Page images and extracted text
◇ ◇ ◇ ◇

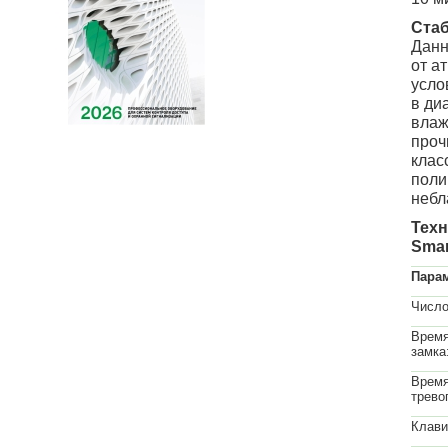
Стаб
Данн
от а
усло
в ди
влаж
проч
клас
поли
небл
Техн
Sma
Пара
Число
Время
замка
Время
трево
Клави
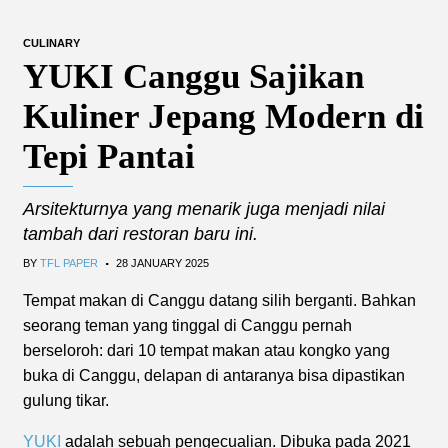
CULINARY
YUKI Canggu Sajikan
Kuliner Jepang Modern di
Tepi Pantai
Arsitekturnya yang menarik juga menjadi nilai
tambah dari restoran baru ini.
.
BY
TFL PAPER
28 JANUARY 2025
Tempat makan di Canggu datang silih berganti. Bahkan
seorang teman yang tinggal di Canggu pernah
berseloroh: dari 10 tempat makan atau kongko yang
buka di Canggu, delapan di antaranya bisa dipastikan
gulung tikar.
YUKI
adalah sebuah pengecualian. Dibuka pada 2021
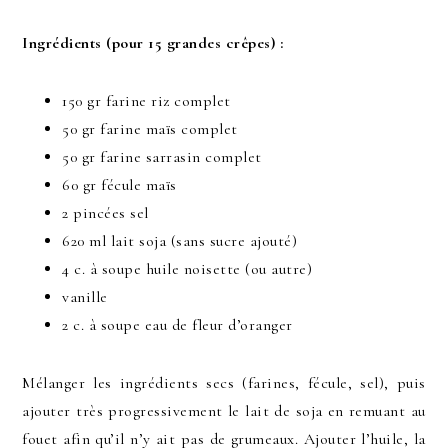
Ingrédients (pour 15 grandes crêpes) :
150 gr farine riz complet
50 gr farine maïs complet
50 gr farine sarrasin complet
60 gr fécule maïs
2 pincées sel
620 ml lait soja (sans sucre ajouté)
4 c. à soupe huile noisette (ou autre)
vanille
2 c. à soupe eau de fleur d’oranger
Mélanger les ingrédients secs (farines, fécule, sel), puis
ajouter très progressivement le lait de soja en remuant au
fouet afin qu’il n’y ait pas de grumeaux. Ajouter l’huile, la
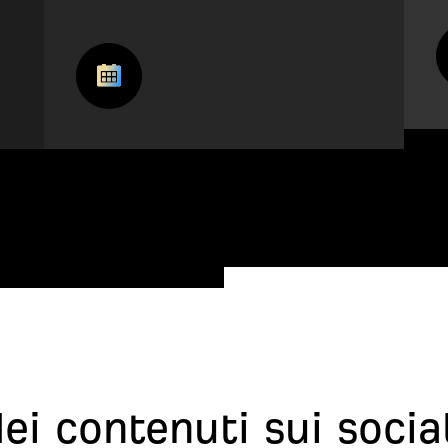
dei contenuti sui socia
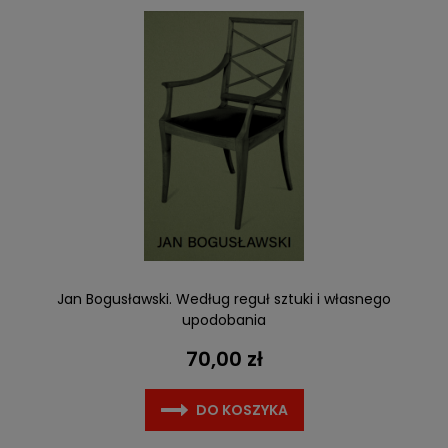
Jan Bogusławski. Według reguł sztuki i własnego
upodobania
70,00 zł
DO KOSZYKA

◇ ◇ ◇ ◇

# THE TASK:
Exact copies of all the entries, without any pictures, are what the answer must contain.

# YOUR SOLUTION:
Стаб
Данн
от а
усло
в ди
влаж
проч
клас
поли
небл
Техн
Sma
Пара
Число
Время
замка
Время
трево
Клави
CULINARY
YUKI Canggu Sajikan
Kuliner Jepang Modern di
Tepi Pantai
Arsitekturnya yang menarik juga menjadi nilai
tambah dari restoran baru ini.
.
BY
TFL PAPER
28 JANUARY 2025
Tempat makan di Canggu datang silih berganti. Bahkan
seorang teman yang tinggal di Canggu pernah
berseloroh: dari 10 tempat makan atau kongko yang
buka di Canggu, delapan di antaranya bisa dipastikan
gulung tikar.
YUKI
adalah sebuah pengecualian. Dibuka pada 2021
Ingrédients (pour 15 grandes crêpes) :
150 gr farine riz complet
50 gr farine maïs complet
50 gr farine sarrasin complet
60 gr fécule maïs
2 pincées sel
620 ml lait soja (sans sucre ajouté)
4 c. à soupe huile noisette (ou autre)
vanille
2 c. à soupe eau de fleur d’oranger
Mélanger les ingrédients secs (farines, fécule, sel), puis
ajouter très progressivement le lait de soja en remuant au
fouet afin qu’il n’y ait pas de grumeaux. Ajouter l’huile, la
dei contenuti sui socia
Jan Bogusławski. Według reguł sztuki i własnego
upodobania
70,00 zł
DO KOSZYKA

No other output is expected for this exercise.